[prev in list] [next in list] [prev in thread] [next in thread]
List: openais
Subject: RE: [Openais] muni try this 932 take 8
From: Steven Dake <scd () broked ! org>
Date: 2005-11-23 22:32:33
Message-ID: 1132785153.13091.40.camel () slickdeal ! broked ! org
[Download RAW message or body]
Muni
This patch has been committed at revision 850 and ported to picacho at
revision 851.
On Tue, 2005-11-22 at 09:56, Muni Bajpai wrote:
> Hey Steve,
>
> So after some intense thinking :) I don't think it is possible that the
> index can be out of bounds.
>
> I think the real issue here is the fact that it is possible to remove an
> element from the list via checkpoint_release while iterating through the
> list. I think that might be the issue here.
>
> So I think we should separate the cleanup from this iteration. It adds
> one more cycle of iteration but is safer.
>
> Please review the patch
>
> Thanks
>
> Muni
>
> -----Original Message-----
> From: Steven Dake [mailto:sdake@mvista.com]

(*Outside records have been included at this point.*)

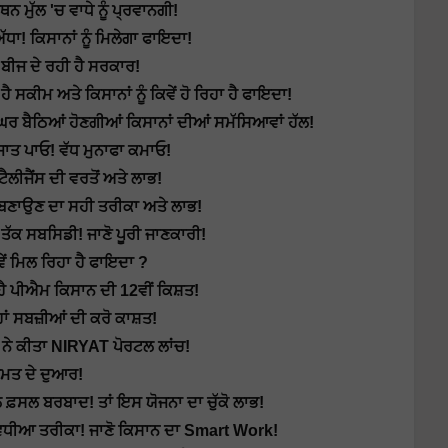
ਮੁੱਲ 'ਚ ਵਾਧੇ ਨੂੰ ਪ੍ਰਵਾਨਗੀ!
! ਕਿਸਾਨਾਂ ਨੂੰ ਮਿਲੇਗਾ ਫਾਇਦਾ!
ਬੀਜ ਦੇ ਰਹੀ ਹੈ ਸਰਕਾਰ!
ੀਮ ਅਤੇ ਕਿਸਾਨਾਂ ਨੂੰ ਕਿਵੇਂ ਹੋ ਰਿਹਾ ਹੈ ਫਾਇਦਾ!
ਬੈਠਿਆਂ ਹੋਣਗੀਆਂ ਕਿਸਾਨਾਂ ਦੀਆਂ ਸਮੱਸਿਆਵਾਂ ਹੱਲ!
ਜਾਤ ਪਾਓ! ਵੱਧ ਮੁਨਾਫਾ ਕਮਾਓ!
ਲੀਜੈਂਸ ਦੀ ਵਰਤੋਂ ਅਤੇ ਲਾਭ!
ਬਣਾਉਣ ਦਾ ਸਹੀ ਤਰੀਕਾ ਅਤੇ ਲਾਭ!
ੱਕ ਸਬਸਿਡੀ! ਜਾਣੋ ਪੂਰੀ ਜਾਣਕਾਰੀ!
ੇਂ ਮਿਲ ਰਿਹਾ ਹੈ ਫਾਇਦਾ ?
ੈ ਪੀਐਮ ਕਿਸਾਨ ਦੀ 12ਵੀਂ ਕਿਸ਼ਤ!
 ਸਬਜ਼ੀਆਂ ਦੀ ਕਰੋ ਕਾਸ਼ਤ!
ਦੀ ਨੇ ਕੀਤਾ NIRYAT ਪੋਰਟਲ ਲਾਂਚ!
ਸਮਤ ਦੇ ਦੁਆਰ!
ਫ਼ਸਲ ਬਰਬਾਦ! ਤਾਂ ਇਸ ਯੋਜਨਾ ਦਾ ਚੁੱਕੋ ਲਾਭ!
 ਵਧੀਆ ਤਰੀਕਾ! ਜਾਣੋ ਕਿਸਾਨ ਦਾ Smart Work!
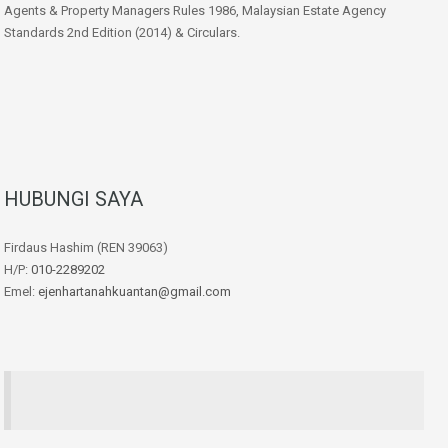
Agents & Property Managers Rules 1986, Malaysian Estate Agency
Standards 2nd Edition (2014) & Circulars.
HUBUNGI SAYA
Firdaus Hashim (REN 39063)
H/P:
010-2289202
Emel:
ejenhartanahkuantan@gmail.com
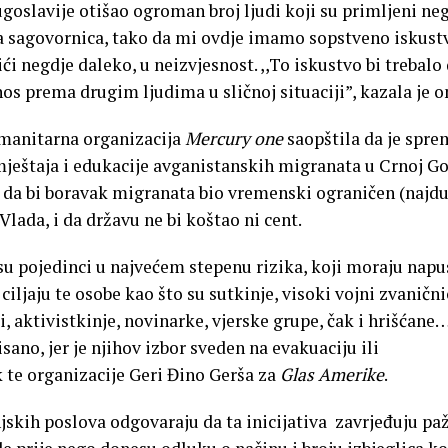
goslavije otišao ogroman broj ljudi koji su primljeni ne
aša sagovornica, tako da mi ovdje imamo sopstveno iskust
ći negdje daleko, u neizvjesnost. ,,To iskustvo bi trebalo
os prema drugim ljudima u sličnoj situaciji”, kazala je o
anitarna organizacija
Mercury
one
saopštila da je spr
mještaja i edukacije avganistanskih migranata u Crnoj Go
u da bi boravak migranata bio vremenski ograničen (najd
 Vlada, i da državu ne bi koštao ni cent.
u pojedinci u najvećem stepenu rizika, koji moraju napus
ciljaju te osobe kao što su sutkinje, visoki vojni zvanični
, aktivistkinje, novinarke, vjerske grupe, čak i hrišćane
ano, jer je njihov izbor sveden na evakuaciju ili
k te organizacije Geri Đino Gerša za
Glas Amerike
.
skih poslova odgovaraju da ta inicijativa zavrjeđuju paž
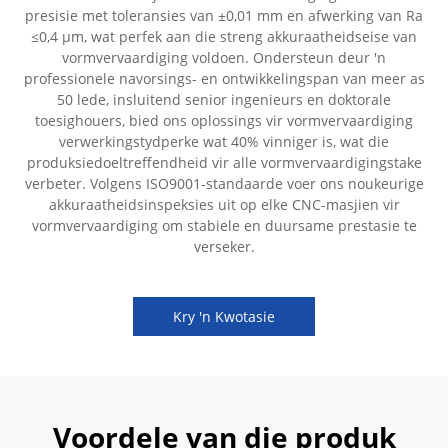
presisie met toleransies van ±0,01 mm en afwerking van Ra
≤0,4 µm, wat perfek aan die streng akkuraatheidseise van
vormvervaardiging voldoen. Ondersteun deur 'n
professionele navorsings- en ontwikkelingspan van meer as
50 lede, insluitend senior ingenieurs en doktorale
toesighouers, bied ons oplossings vir vormvervaardiging
verwerkingstydperke wat 40% vinniger is, wat die
produksiedoeltreffendheid vir alle vormvervaardigingstake
verbeter. Volgens ISO9001-standaarde voer ons noukeurige
akkuraatheidsinspeksies uit op elke CNC-masjien vir
vormvervaardiging om stabiele en duursame prestasie te
verseker.
Kry 'n Kwotasie
Voordele van die produk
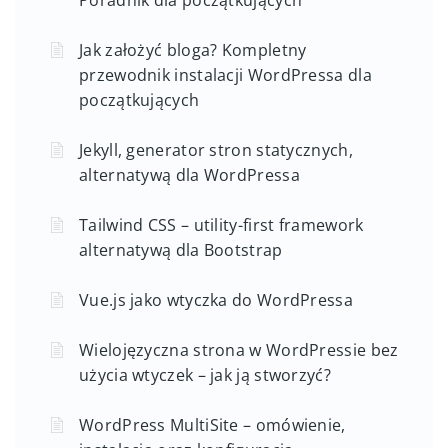
Jak założyć bloga? Kompletny
przewodnik instalacji WordPressa dla
początkujących
Jekyll, generator stron statycznych,
alternatywą dla WordPressa
Tailwind CSS – utility-first framework
alternatywą dla Bootstrap
Vue.js jako wtyczka do WordPressa
Wielojęzyczna strona w WordPressie bez
użycia wtyczek – jak ją stworzyć?
WordPress MultiSite – omówienie,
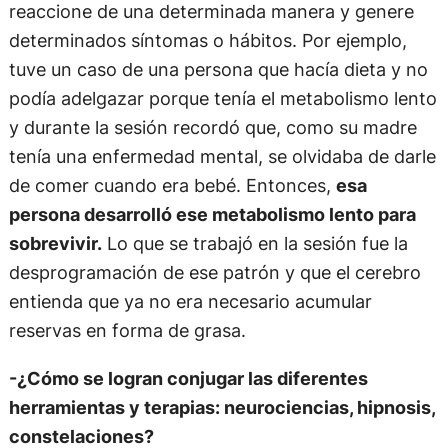
reaccione de una determinada manera y genere
determinados síntomas o hábitos. Por ejemplo,
tuve un caso de una persona que hacía dieta y no
podía adelgazar porque tenía el metabolismo lento
y durante la sesión recordó que, como su madre
tenía una enfermedad mental, se olvidaba de darle
de comer cuando era bebé. Entonces,
esa
persona desarrolló ese metabolismo lento para
sobrevivir.
Lo que se trabajó en la sesión fue la
desprogramación de ese patrón y que el cerebro
entienda que ya no era necesario acumular
reservas en forma de grasa.
-¿Cómo se logran conjugar las diferentes
herramientas y terapias: neurociencias, hipnosis,
constelaciones?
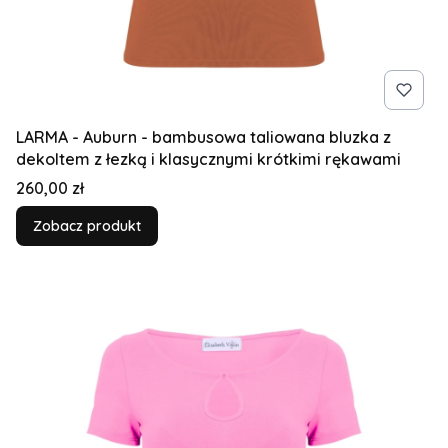
LARMA - Auburn - bambusowa taliowana bluzka z
dekoltem z łezką i klasycznymi krótkimi rękawami
Cena
260,00 zł
Zobacz produkt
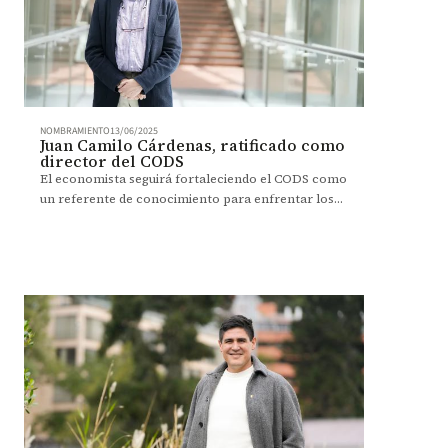
NOMBRAMIENTO
13/06/2025
Juan Camilo Cárdenas, ratificado como
director del CODS
El economista seguirá fortaleciendo el CODS como
un referente de conocimiento para enfrentar los
retos del cambio climático, la biodiversidad y la
desigualdad.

> Sent: Monday, November 21, 2005 12:57 PM
> To: Bajpai, Muni [RICH1:B670:EXCH]
> Cc: Smith, Kristen [RICH1:B670:EXCH]
> Subject: RE: [Openais] muni try this 932 take 8
>
> Muni,
> ckpt_confchg_fn is indeed called with TOTEM_CONFIGURATION_TRANSITIONAL.
> look at the previous call traces, they all call, and the only way to get
> into ckpt_recovery_process_members_exit is with a transitional
> configuration.
>
> Then note that ckpt_recovery_process_members_exit is called. I suspect
> that this function is in some way corrupting the stack including
> left_list and configuration_type from the previous stack frame.
>
> Is it possible the call
> memset((char*)&checkpoint->ckpt_refcount[index].addr, 0,
> sizeof(struct in_addr));
>
> is called with an index either negative or greater then the size of
> ckpt_refcount? This would explain that other refcounting segfault bug I
> found. I suggest putting an assert before that memset to see if the
> code is behaving out of your expectations.
>
> Were you running with RANDOM_DROP set?
>
> Regards
> -steve
>
> On Mon, 2005-11-21 at 10:05 -0600, Muni Bajpai wrote:
> > Steve,
> >
> > This just doesn't make sense. So a segfault happened in the ckpt
> service
> > after about 6 hours of traffic
> >
> > Things to note in the following trace
> > 1.) ckpt_recovery_process_members_exit is called from ckpt_confchg_fn
> > ONLY if configuration_type==TOTEM_CONFIGURATION_TRANSITIONAL which
> > according to the trace is NOT ??????????????? It's a simple if check.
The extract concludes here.